**EXERCISE DETAILS**
Wherever the word "Milano" shows up in the data, report the line it sits in.

────────

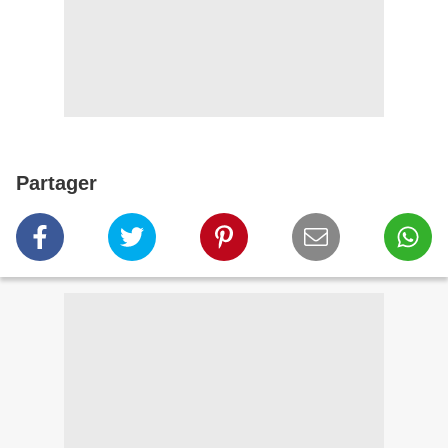
Partager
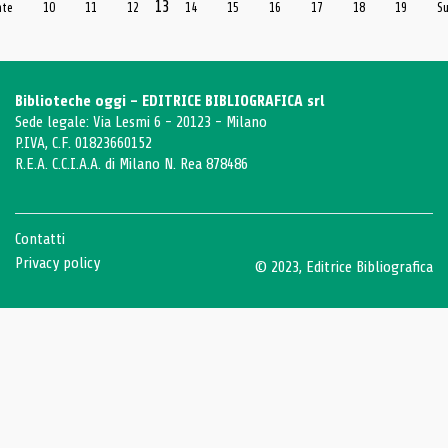
13
nte
10
11
12
14
15
16
17
18
19
S
Biblioteche oggi - EDITRICE BIBLIOGRAFICA srl
Sede legale: Via Lesmi 6 - 20123 - Milano
P.IVA, C.F. 01823660152
R.E.A. C.C.I.A.A. di Milano N. Rea 878486
Contatti
Privacy policy
© 2023, Editrice Bibliografica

────────

**WRITTEN REPLY**
Sede legale: Via Lesmi 6 - 20123 - Milano
R.E.A. C.C.I.A.A. di Milano N. Rea 878486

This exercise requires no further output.